> WHAT THE TASK REQUIRES: Transcribe all the entries word for word, omitting any pictures they contain.

Data items:
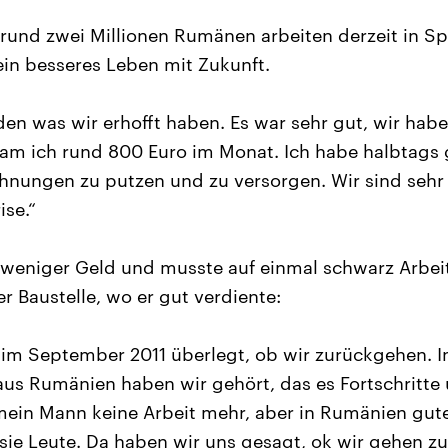
und zwei Millionen Rumänen arbeiten derzeit in Spa
ein besseres Leben mit Zukunft.
en was wir erhofft haben. Es war sehr gut, wir habe
am ich rund 800 Euro im Monat. Ich habe halbtags 
nungen zu putzen und zu versorgen. Wir sind sehr 
ise.“
eniger Geld und musste auf einmal schwarz Arbeite
er Baustelle, wo er gut verdiente:
 im September 2011 überlegt, ob wir zurückgehen. 
aus Rumänien haben wir gehört, das es Fortschritte u
mein Mann keine Arbeit mehr, aber in Rumänien gute
ie Leute. Da haben wir uns gesagt, ok wir gehen zu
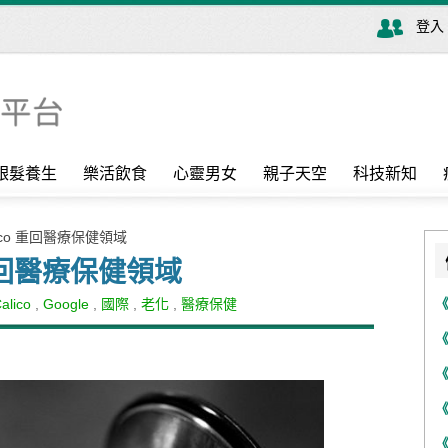
登入
銀髮養生
樂活飲食
心靈男女
親子天空
科技新知
alico 重回醫療保健領域
o 重回醫療保健領域
alico
,
Google
,
國際
,
老化
,
醫療保健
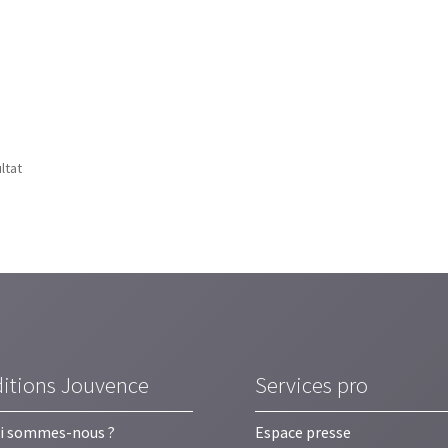
ultat
ditions Jouvence
Services pro
i sommes-nous ?
Espace presse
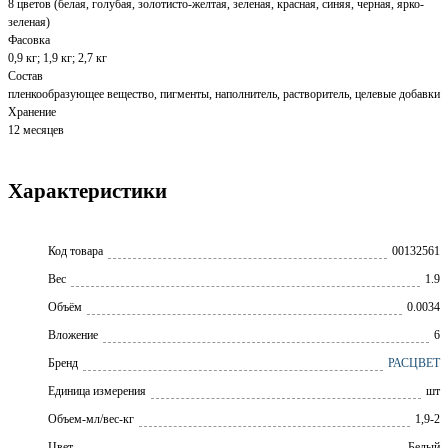
8 цветов (белая, голубая, золотисто-желтая, зеленая, красная, синяя, черная, ярко-
зеленая)
Фасовка
0,9 кг; 1,9 кг; 2,7 кг
Состав
пленкообразующее вещество, пигменты, наполнитель, растворитель, целевые добавки
Хранение
12 месяцев
Характеристики
Код товара
00132561
Вес
1.9
Объём
0.0034
Вложение
6
Бренд
РАСЦВЕТ
Единица измерения
шт
Объем-мл/вес-кг
1,9-2
Цвет
Белый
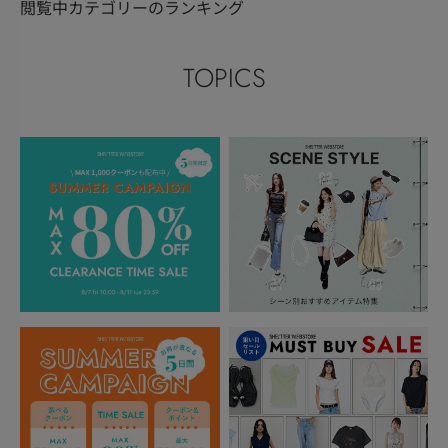
閲覧中カテゴリーのランキング
TOPICS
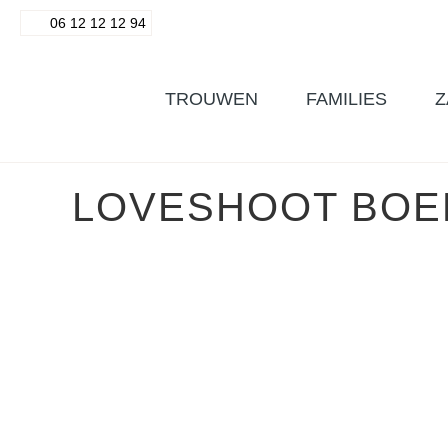
06 12 12 12 94
TROUWEN
FAMILIES
Z
LOVESHOOT BOE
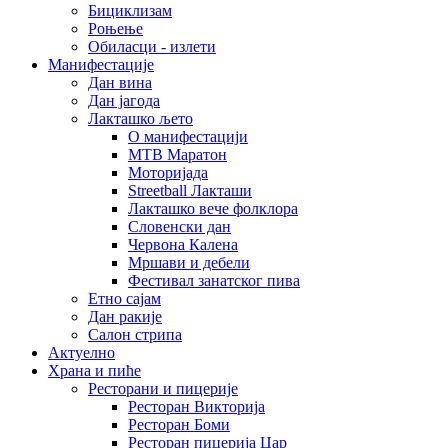
Бициклизам
Роњење
Обиласци - излети
Манифестације
Дан вина
Дан јагода
Лакташко љето
О манифестацији
MTB Маратон
Моторијада
Streetball Лакташи
Лакташко вече фолклора
Словенски дан
Червона Калена
Мршави и дебели
Фестивал занатског пива
Етно сајам
Дан ракије
Салон стрипа
Актуелно
Храна и пиће
Ресторани и пицерије
Ресторан Викторија
Ресторан Боми
Ресторан пицерија Цар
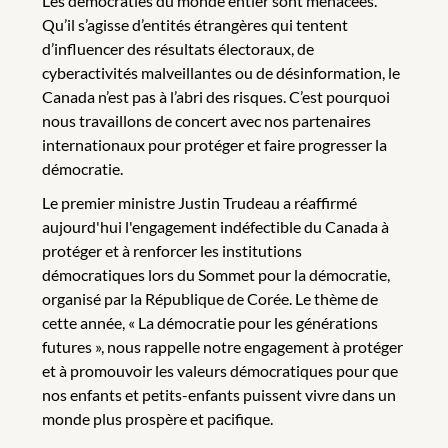
Les démocraties du monde entier sont menacées.
Qu’il s’agisse d’entités étrangères qui tentent
d’influencer des résultats électoraux, de
cyberactivités malveillantes ou de désinformation, le
Canada n’est pas à l’abri des risques. C’est pourquoi
nous travaillons de concert avec nos partenaires
internationaux pour protéger et faire progresser la
démocratie.
Le premier ministre Justin Trudeau a réaffirmé
aujourd'hui l'engagement indéfectible du Canada à
protéger et à renforcer les institutions
démocratiques lors du Sommet pour la démocratie,
organisé par la République de Corée. Le thème de
cette année, « La démocratie pour les générations
futures », nous rappelle notre engagement à protéger
et à promouvoir les valeurs démocratiques pour que
nos enfants et petits-enfants puissent vivre dans un
monde plus prospère et pacifique.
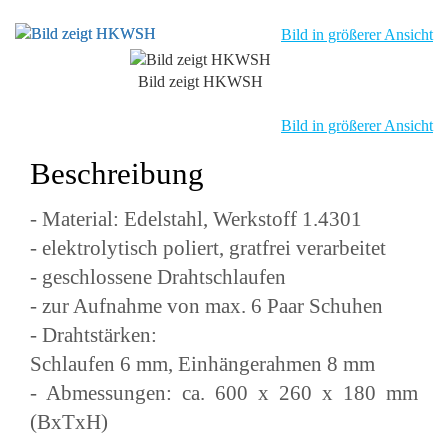
Bild in größerer Ansicht
Bild zeigt HKWSH
Bild in größerer Ansicht
Beschreibung
- Material: Edelstahl, Werkstoff 1.4301
- elektrolytisch poliert, gratfrei verarbeitet
- geschlossene Drahtschlaufen
- zur Aufnahme von max. 6 Paar Schuhen
- Drahtstärken:
Schlaufen 6 mm, Einhängerahmen 8 mm
- Abmessungen: ca. 600 x 260 x 180 mm
(BxTxH)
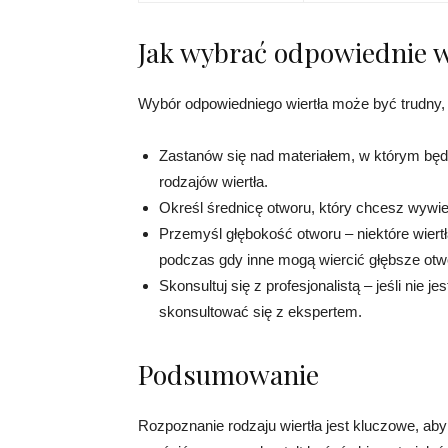
Jak wybrać odpowiednie w
Wybór odpowiedniego wiertła może być trudny, 
Zastanów się nad materiałem, w którym będ
rodzajów wiertła.
Określ średnicę otworu, który chcesz wywier
Przemyśl głębokość otworu – niektóre wiertł
podczas gdy inne mogą wiercić głębsze otw
Skonsultuj się z profesjonalistą – jeśli nie 
skonsultować się z ekspertem.
Podsumowanie
Rozpoznanie rodzaju wiertła jest kluczowe, aby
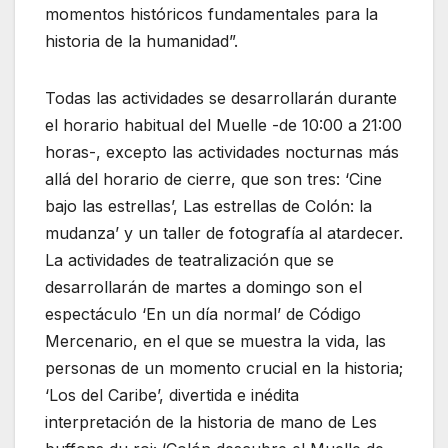
momentos históricos fundamentales para la
historia de la humanidad”.
Todas las actividades se desarrollarán durante
el horario habitual del Muelle -de 10:00 a 21:00
horas-, excepto las actividades nocturnas más
allá del horario de cierre, que son tres: ‘Cine
bajo las estrellas’, Las estrellas de Colón: la
mudanza’ y un taller de fotografía al atardecer.
La actividades de teatralización que se
desarrollarán de martes a domingo son el
espectáculo ‘En un día normal’ de Código
Mercenario, en el que se muestra la vida, las
personas de un momento crucial en la historia;
‘Los del Caribe’, divertida e inédita
interpretación de la historia de mano de Les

> RESULT FOR THIS EXERCISE:
und zwei Millionen Rumänen arbeiten derzeit in Spa
ein besseres Leben mit Zukunft.
en was wir erhofft haben. Es war sehr gut, wir habe
am ich rund 800 Euro im Monat. Ich habe halbtags 
nungen zu putzen und zu versorgen. Wir sind sehr 
ise.“
eniger Geld und musste auf einmal schwarz Arbeite
er Baustelle, wo er gut verdiente:
 im September 2011 überlegt, ob wir zurückgehen. 
aus Rumänien haben wir gehört, das es Fortschritte u
mein Mann keine Arbeit mehr, aber in Rumänien gute
ie Leute. Da haben wir uns gesagt, ok wir gehen zu
登入
銀髮養生
樂活飲食
心靈男女
親子天空
科技新知
alico 重回醫療保健領域
o 重回醫療保健領域
alico
,
Google
,
國際
,
老化
,
醫療保健
ultat
ditions Jouvence
Services pro
i sommes-nous ?
Espace presse
8 цветов (белая, голубая, золотисто-желтая, зеленая, красная, синяя, черная, ярко-
зеленая)
Фасовка
0,9 кг; 1,9 кг; 2,7 кг
Состав
пленкообразующее вещество, пигменты, наполнитель, растворитель, целевые добавки
Хранение
12 месяцев
Характеристики
Код товара
00132561
Вес
1.9
Объём
0.0034
Вложение
6
Бренд
РАСЦВЕТ
Единица измерения
шт
Объем-мл/вес-кг
1,9-2
Цвет
Белый
閲覧中カテゴリーのランキング
TOPICS
06 12 12 12 94
TROUWEN
FAMILIES
Z
LOVESHOOT BOE
Бициклизам
Роњење
Обиласци - излети
Манифестације
Дан вина
Дан јагода
Лакташко љето
О манифестацији
MTB Маратон
Моторијада
Streetball Лакташи
Лакташко вече фолклора
Словенски дан
Червона Калена
Мршави и дебели
Фестивал занатског пива
Етно сајам
Дан ракије
Салон стрипа
Актуелно
Храна и пиће
Ресторани и пицерије
Ресторан Викторија
Ресторан Боми
Ресторан пицерија Цар
Les démocraties du monde entier sont menacées.
Qu’il s’agisse d’entités étrangères qui tentent
d’influencer des résultats électoraux, de
cyberactivités malveillantes ou de désinformation, le
Canada n’est pas à l’abri des risques. C’est pourquoi
nous travaillons de concert avec nos partenaires
internationaux pour protéger et faire progresser la
démocratie.
Le premier ministre Justin Trudeau a réaffirmé
aujourd'hui l'engagement indéfectible du Canada à
protéger et à renforcer les institutions
démocratiques lors du Sommet pour la démocratie,
organisé par la République de Corée. Le thème de
cette année, « La démocratie pour les générations
futures », nous rappelle notre engagement à protéger
et à promouvoir les valeurs démocratiques pour que
nos enfants et petits-enfants puissent vivre dans un
monde plus prospère et pacifique.
Bild in größerer Ansicht
Bild zeigt HKWSH
Bild in größerer Ansicht
Beschreibung
- Material: Edelstahl, Werkstoff 1.4301
- elektrolytisch poliert, gratfrei verarbeitet
- geschlossene Drahtschlaufen
- zur Aufnahme von max. 6 Paar Schuhen
- Drahtstärken:
Schlaufen 6 mm, Einhängerahmen 8 mm
- Abmessungen: ca. 600 x 260 x 180 mm
(BxTxH)
Jak wybrać odpowiednie w
Wybór odpowiedniego wiertła może być trudny, 
Zastanów się nad materiałem, w którym będ
rodzajów wiertła.
Określ średnicę otworu, który chcesz wywier
Przemyśl głębokość otworu – niektóre wiertł
podczas gdy inne mogą wiercić głębsze otw
Skonsultuj się z profesjonalistą – jeśli nie 
skonsultować się z ekspertem.
Podsumowanie
Rozpoznanie rodzaju wiertła jest kluczowe, aby
momentos históricos fundamentales para la
historia de la humanidad”.
Todas las actividades se desarrollarán durante
el horario habitual del Muelle -de 10:00 a 21:00
horas-, excepto las actividades nocturnas más
allá del horario de cierre, que son tres: ‘Cine
bajo las estrellas’, Las estrellas de Colón: la
mudanza’ y un taller de fotografía al atardecer.
La actividades de teatralización que se
desarrollarán de martes a domingo son el
espectáculo ‘En un día normal’ de Código
Mercenario, en el que se muestra la vida, las
personas de un momento crucial en la historia;
‘Los del Caribe’, divertida e inédita
interpretación de la historia de mano de Les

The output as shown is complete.